Une propriété très importante de nos langages courants est absente des mathématiques : la différence entre énoncés constatatifs et performatifs (John Austin 1955). Exemples de constatatifs: “le ciel est bleu”, “l’eau est froide”, “cette équation comporte trois termes”. Les énoncés constatatifs sont manichéens : vrais ou faux. Parce qu’ils ne dépendent pas (ou peu) de l’observateur ; le constat est celui du réel en soi.

Les performatifs (to perform= accomplir) transforment la réalité humaine et physique : “je lance un caillou”, “je tourne un robinet”, “je déclare cette équation juste”. La réussite d’un énoncé performatif dépend de l’observateur, de sa capacité à représenter le monde au présent et au futur, le faire aller vers la prédiction attendue. Ce qui sépare les énoncés performatifs en deux sous-catégories : les prédictifs simples et les intentionnels. Les premiers se contentent d’accompagner le monde là où il a spontanément décidé d’aller ; les seconds le soumettent à un souhait qui est une représentation décalée du monde, une alternative à son cours habituel.
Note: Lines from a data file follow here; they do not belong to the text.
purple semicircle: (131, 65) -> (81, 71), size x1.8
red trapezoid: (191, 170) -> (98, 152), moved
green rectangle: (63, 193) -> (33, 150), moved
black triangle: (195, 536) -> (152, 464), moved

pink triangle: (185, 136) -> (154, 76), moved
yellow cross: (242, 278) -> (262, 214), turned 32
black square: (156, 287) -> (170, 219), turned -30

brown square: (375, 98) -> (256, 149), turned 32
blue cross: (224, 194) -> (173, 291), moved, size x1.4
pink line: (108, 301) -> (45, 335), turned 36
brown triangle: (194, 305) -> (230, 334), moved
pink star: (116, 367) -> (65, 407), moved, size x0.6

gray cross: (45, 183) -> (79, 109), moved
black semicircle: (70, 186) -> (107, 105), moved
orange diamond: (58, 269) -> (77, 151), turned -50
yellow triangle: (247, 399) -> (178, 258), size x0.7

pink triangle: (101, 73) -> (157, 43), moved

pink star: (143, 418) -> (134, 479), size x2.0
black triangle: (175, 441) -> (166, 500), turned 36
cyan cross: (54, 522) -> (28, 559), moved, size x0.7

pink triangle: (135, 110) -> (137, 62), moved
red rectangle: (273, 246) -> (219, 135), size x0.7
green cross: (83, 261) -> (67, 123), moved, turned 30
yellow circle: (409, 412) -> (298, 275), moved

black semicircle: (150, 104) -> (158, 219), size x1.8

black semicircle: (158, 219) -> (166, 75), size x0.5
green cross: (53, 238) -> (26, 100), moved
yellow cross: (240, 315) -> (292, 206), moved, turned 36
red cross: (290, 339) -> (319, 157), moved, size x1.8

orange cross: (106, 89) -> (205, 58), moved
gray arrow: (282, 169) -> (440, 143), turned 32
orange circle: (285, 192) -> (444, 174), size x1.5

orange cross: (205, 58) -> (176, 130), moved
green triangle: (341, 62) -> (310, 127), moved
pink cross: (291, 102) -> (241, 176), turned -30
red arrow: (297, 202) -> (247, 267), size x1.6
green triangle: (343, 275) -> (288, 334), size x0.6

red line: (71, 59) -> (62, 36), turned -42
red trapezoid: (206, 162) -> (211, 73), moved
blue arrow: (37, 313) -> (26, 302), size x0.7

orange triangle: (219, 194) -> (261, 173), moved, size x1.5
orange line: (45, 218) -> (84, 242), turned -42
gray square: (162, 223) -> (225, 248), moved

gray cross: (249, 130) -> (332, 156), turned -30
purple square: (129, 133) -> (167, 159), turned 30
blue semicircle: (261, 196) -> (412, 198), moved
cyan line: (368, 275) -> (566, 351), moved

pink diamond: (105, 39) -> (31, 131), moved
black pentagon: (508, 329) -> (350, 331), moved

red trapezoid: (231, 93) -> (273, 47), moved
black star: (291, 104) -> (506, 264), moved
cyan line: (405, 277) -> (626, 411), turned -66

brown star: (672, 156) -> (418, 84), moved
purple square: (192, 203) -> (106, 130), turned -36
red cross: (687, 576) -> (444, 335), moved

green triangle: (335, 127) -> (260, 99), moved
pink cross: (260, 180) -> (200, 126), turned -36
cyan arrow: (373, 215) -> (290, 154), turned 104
Enlever toute intention au réel menace les nôtres

Le langage mathématique est dépourvu de cette distinction. Est-ce à dire que le réel en soi ne contient pas la moindre intention ? Conclure ainsi crée des écueils vraiment critiques. D’une part notre mental se fait exclure du monde, puisque son intention ne peut s’y loger. Dualisme gênant pour une Mathématique qui se veut moniste. D’autre part si les mathématiques ne contiennent pas en elles-mêmes d’intentions, elles servent néanmoins à les décrire : ce sont les forces fondamentales. Nul besoin d’introduire du mouvement ou une temporalité dans ces intentions du réel en soi. Il s’agit d’une route, une séquence d’interactions et de ses inflexions. Nos intentions mentales peuvent s’assimiler de même à de telles inflexions.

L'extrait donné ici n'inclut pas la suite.